EXERCISE REQUIREMENTS: Give back nothing but the number of lines in these entries that contain the word "usine".

◇ ◇ ◇ ◇ ◇ ◇ ◇

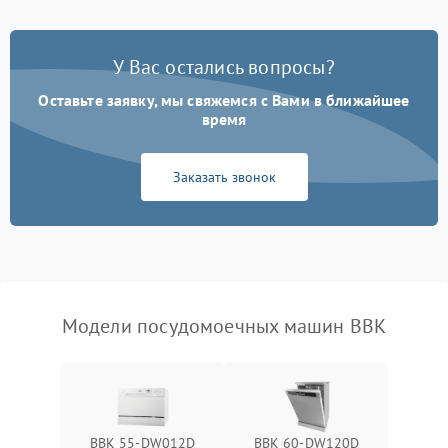
Проблемы с набором
1800 ₽
Подробнее →
воды
У Вас остались вопросы?
Оставьте заявку, мы свяжемся с Вами в ближайшее
Не работает сушилка
2100 ₽
Подробнее →
время
Сбои в работе таймера
1700 ₽
Подробнее →
Заказать звонок
Проблемы с
2100 ₽
Подробнее →
циркуляционным насосом
Модели посудомоечных машин BBK
BBK 55-DW012D
BBK 60-DW120D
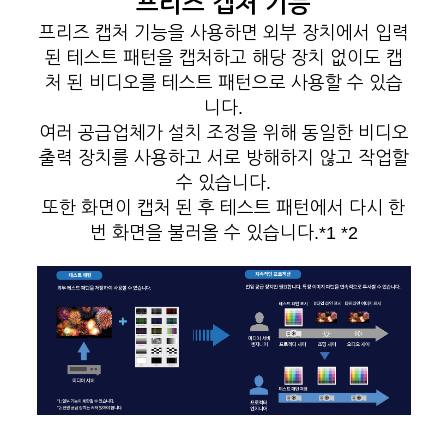
프리즈 캡처 기능
프리즈 캡처 기능을 사용하면 외부 장치에서 입력
된 테스트 패턴을 캡처하고 해당 장치 없이도 캡
처 된 비디오를 테스트 패턴으로 사용할 수 있습
니다.
여러 공급업체가 설치 조정을 위해 동일한 비디오
출력 장치를 사용하고 서로 방해하지 않고 작업할
수 있습니다.
또한 화면이 캡처 된 후 테스트 패턴에서 다시 한
번 화면을 불러올 수 있습니다.*1 *2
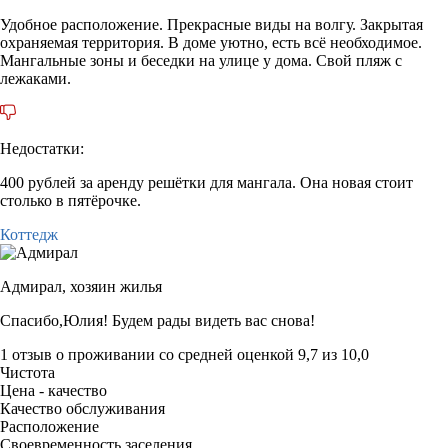
Удобное расположение. Прекрасные виды на волгу. Закрытая
охраняемая территория. В доме уютно, есть всё необходимое.
Мангальные зоны и беседки на улице у дома. Свой пляж с
лежаками.
Недостатки:
400 рублей за аренду решётки для мангала. Она новая стоит
столько в пятёрочке.
Коттедж
Адмирал,
хозяин жилья
Спасибо,Юлия! Будем рады видеть вас снова!
1 отзыв
о проживании со средней оценкой
9,7
из
10,0
Чистота
Цена - качество
Качество обслуживания
Расположение
Своевременность заселения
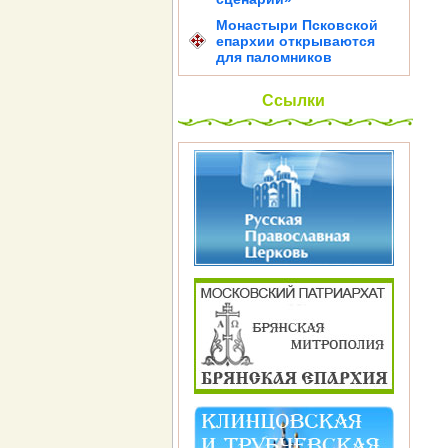
Монастыри Псковской
епархии открываются
для паломников
Ссылки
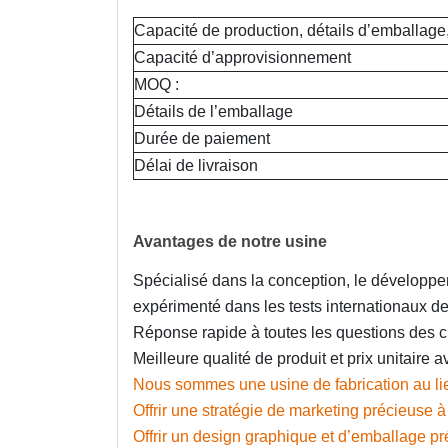
Capacité de production, détails d’emballage,
Capacité d’approvisionnement
MOQ :
Détails de l’emballage
Durée de paiement
Délai de livraison
Avantages de notre usine
Spécialisé dans la conception, le développe
expérimenté dans les tests internationaux de
Réponse rapide à toutes les questions des cl
Meilleure qualité de produit et prix unitaire
Nous sommes une usine de fabrication au li
Offrir une stratégie de marketing précieuse à 
Offrir un design graphique et d’emballage pr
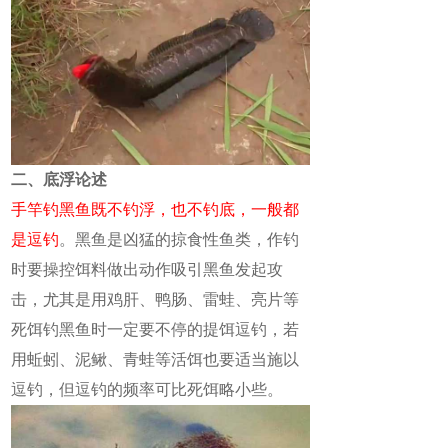
二、底浮论述
手竿钓黑鱼既不钓浮，也不钓底，一般都
是逗钓
。黑鱼是凶猛的掠食性鱼类，作钓
时要操控饵料做出动作吸引黑鱼发起攻
击，尤其是用鸡肝、鸭肠、雷蛙、亮片等
死饵钓黑鱼时一定要不停的提饵逗钓，若
用蚯蚓、泥鳅、青蛙等活饵也要适当施以
逗钓，但逗钓的频率可比死饵略小些。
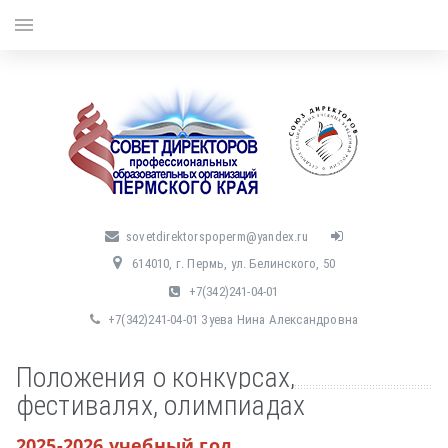
menu
sovetdirektorspoperm@yandex.ru
614010, г. Пермь, ул. Белинского, 50
+7(342)241-04-01
+7(342)241-04-01 Зуева Нина Александровна
Положения о конкурсах,
фестивалях, олимпиадах
2025-2026 учебный год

◇ ◇ ◇ ◇ ◇ ◇ ◇

WORKED SOLUTION: 2